TASK PROMPT » Your answer must be an exact transcription of the data, with every picture omitted.

Collected data »
========================================================================

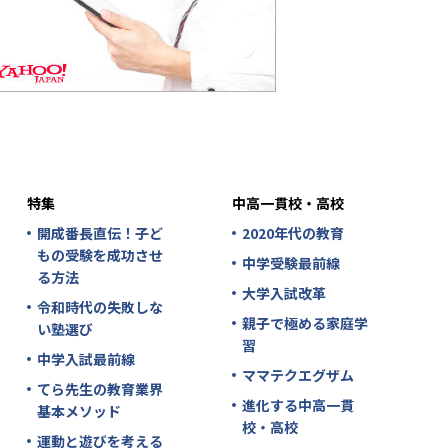
特集
中高一貫校・高校
開成番長直伝！子ど
2020年代の教育
もの受験を成功させ
中学受験最前線
る方法
大学入試改革
令和時代の失敗しな
親子で極める家庭学
い塾選び
習
中学入試最前線
ママテクエグザム
てら先生の教育業界
進化する中高一貫
基本メソッド
校・高校
運動と遊びを考える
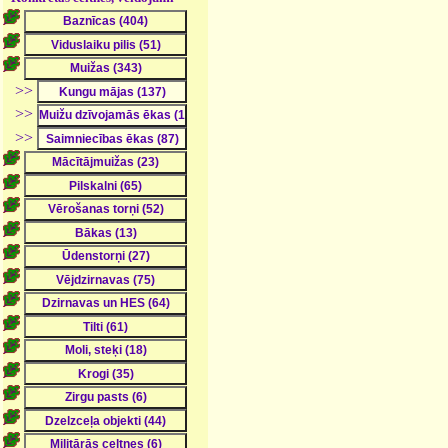
>>
>>
>>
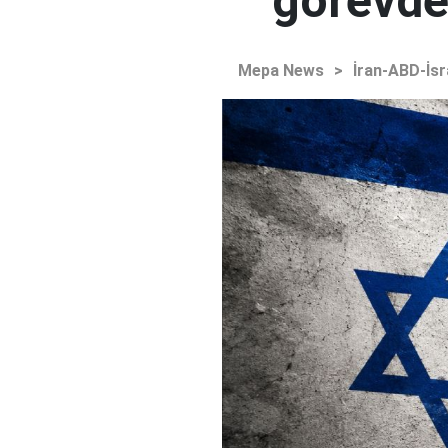
görevden
Mepa News
>
İran-ABD-İsr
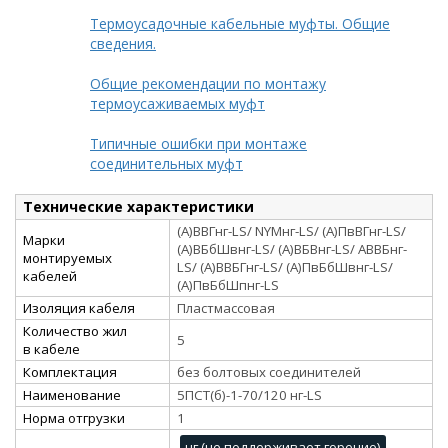
Термоусадочные кабельные муфты. Общие
сведения.
Общие рекомендации по монтажу
термоусаживаемых муфт
Типичные ошибки при монтаже
соединительных муфт
Технические характеристики
(А)ВВГнг-LS/ NYMнг-LS/ (А)ПвВГнг-LS/
Марки
(А)ВБбШвнг-LS/ (А)ВБВнг-LS/ АВВБнг-
монтируемых
LS/ (А)ВВБГнг-LS/ (А)ПвБбШвнг-LS/
кабелей
(А)ПвБбШпнг-LS
Изоляция кабеля
Пластмассовая
Количество жил
5
в кабеле
Комплектация
без болтовых соединителей
Наименование
5ПСТ(б)-1-70/120 нг-LS
Норма отгрузки
1
нг (не поддерживает горение)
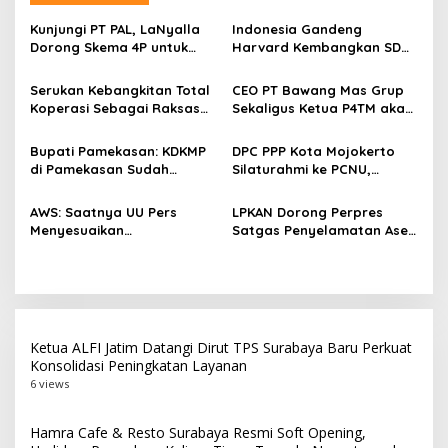
s
Kunjungi PT PAL, LaNyalla
Indonesia Gandeng
i
Dorong Skema 4P untuk
Harvard Kembangkan SDM
p
Wujudkan TKDN Maritim
Unggul dan Riset Berkelas
Nasional
Dunia
Serukan Kebangkitan Total
CEO PT Bawang Mas Grup
o
Koperasi Sebagai Raksasa
Sekaligus Ketua P4TM akan
s
Ekonomi di Harkopnas ke-
Memperjuangkan Petani
79
Tembakau di Madura
Bupati Pamekasan: KDKMP
DPC PPP Kota Mojokerto
di Pamekasan Sudah
Silaturahmi ke PCNU,
Beroperasi, Target 180 Unit
Perkuat Kolaborasi untuk
Selesai Akhir Juli 2026
Masyarakat
AWS: Saatnya UU Pers
LPKAN Dorong Perpres
Menyesuaikan
Satgas Penyelamatan Aset
Perkembangan Platform
Negara dan
Digital dan AI
Pemberantasan Korupsi
Ketua ALFI Jatim Datangi Dirut TPS Surabaya Baru Perkuat
Konsolidasi Peningkatan Layanan
6 views
Hamra Cafe & Resto Surabaya Resmi Soft Opening,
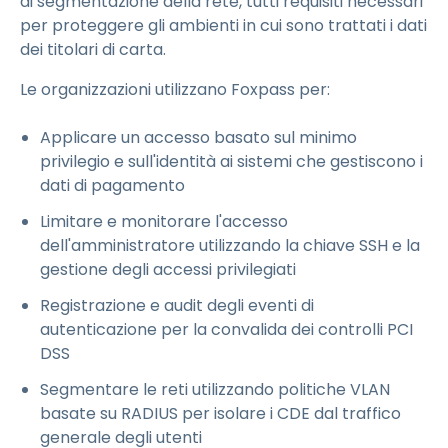
di segmentazione della rete, tutti requisiti necessari
per proteggere gli ambienti in cui sono trattati i dati
dei titolari di carta.
Le organizzazioni utilizzano Foxpass per:
Applicare un accesso basato sul minimo
privilegio e sull'identità ai sistemi che gestiscono i
dati di pagamento
Limitare e monitorare l'accesso
dell'amministratore utilizzando la chiave SSH e la
gestione degli accessi privilegiati
Registrazione e audit degli eventi di
autenticazione per la convalida dei controlli PCI
DSS
Segmentare le reti utilizzando politiche VLAN
basate su RADIUS per isolare i CDE dal traffico
generale degli utenti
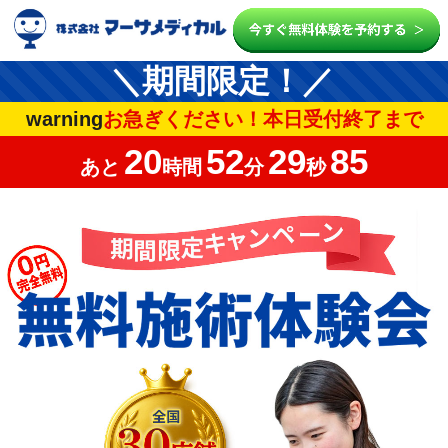
＼期間限定！／
warning
お急ぎください！本日受付終了まで
20
52
27
20
あと
時間
分
秒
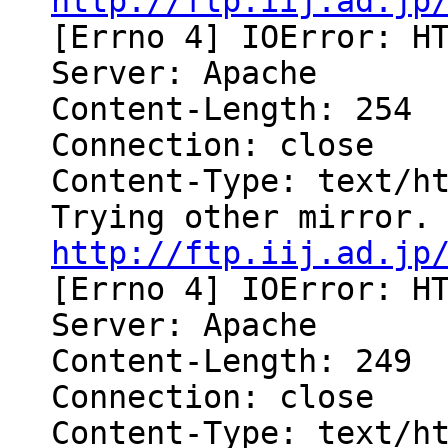
http://ftp.iij.ad.jp
[Errno 4] IOError: H
Server: Apache
Content-Length: 254
Connection: close
Content-Type: text/h
Trying other mirror.
http://ftp.iij.ad.jp
[Errno 4] IOError: H
Server: Apache
Content-Length: 249
Connection: close
Content-Type: text/h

========================================================================

EXERCISE RESPONSE »
特集
中高一貫校・高校
開成番長直伝！子ど
2020年代の教育
もの受験を成功させ
中学受験最前線
る方法
大学入試改革
令和時代の失敗しな
親子で極める家庭学
い塾選び
習
中学入試最前線
ママテクエグザム
てら先生の教育業界
進化する中高一貫
基本メソッド
校・高校
運動と遊びを考える
>>
>>
>>
görevden
Mepa News
>
İran-ABD-İsr
Термоусадочные кабельные муфты. Общие
сведения.
Общие рекомендации по монтажу
термоусаживаемых муфт
Типичные ошибки при монтаже
соединительных муфт
Технические характеристики
(А)ВВГнг-LS/ NYMнг-LS/ (А)ПвВГнг-LS/
Марки
(А)ВБбШвнг-LS/ (А)ВБВнг-LS/ АВВБнг-
монтируемых
LS/ (А)ВВБГнг-LS/ (А)ПвБбШвнг-LS/
кабелей
(А)ПвБбШпнг-LS
Изоляция кабеля
Пластмассовая
Количество жил
5
в кабеле
Комплектация
без болтовых соединителей
Наименование
5ПСТ(б)-1-70/120 нг-LS
Норма отгрузки
1
нг (не поддерживает горение)
s
Kunjungi PT PAL, LaNyalla
Indonesia Gandeng
i
Dorong Skema 4P untuk
Harvard Kembangkan SDM
p
Wujudkan TKDN Maritim
Unggul dan Riset Berkelas
Nasional
Dunia
Serukan Kebangkitan Total
CEO PT Bawang Mas Grup
o
Koperasi Sebagai Raksasa
Sekaligus Ketua P4TM akan
s
Ekonomi di Harkopnas ke-
Memperjuangkan Petani
79
Tembakau di Madura
Bupati Pamekasan: KDKMP
DPC PPP Kota Mojokerto
di Pamekasan Sudah
Silaturahmi ke PCNU,
Beroperasi, Target 180 Unit
Perkuat Kolaborasi untuk
Selesai Akhir Juli 2026
Masyarakat
AWS: Saatnya UU Pers
LPKAN Dorong Perpres
Menyesuaikan
Satgas Penyelamatan Aset
Perkembangan Platform
Negara dan
Digital dan AI
Pemberantasan Korupsi
Ketua ALFI Jatim Datangi Dirut TPS Surabaya Baru Perkuat
Konsolidasi Peningkatan Layanan
6 views
Hamra Cafe & Resto Surabaya Resmi Soft Opening,
di segmentazione della rete, tutti requisiti necessari
per proteggere gli ambienti in cui sono trattati i dati
dei titolari di carta.
Le organizzazioni utilizzano Foxpass per:
Applicare un accesso basato sul minimo
privilegio e sull'identità ai sistemi che gestiscono i
dati di pagamento
Limitare e monitorare l'accesso
dell'amministratore utilizzando la chiave SSH e la
gestione degli accessi privilegiati
Registrazione e audit degli eventi di
autenticazione per la convalida dei controlli PCI
DSS
Segmentare le reti utilizzando politiche VLAN
basate su RADIUS per isolare i CDE dal traffico
generale degli utenti
＼期間限定！／
warning
お急ぎください！本日受付終了まで
20
52
27
20
あと
時間
分
秒
http://ftp.iij.ad.jp
[Errno 4] IOError: H
Server: Apache
Content-Length: 254
Connection: close
Content-Type: text/h
Trying other mirror.
http://ftp.iij.ad.jp
[Errno 4] IOError: H
Server: Apache
Content-Length: 249
Connection: close
Content-Type: text/h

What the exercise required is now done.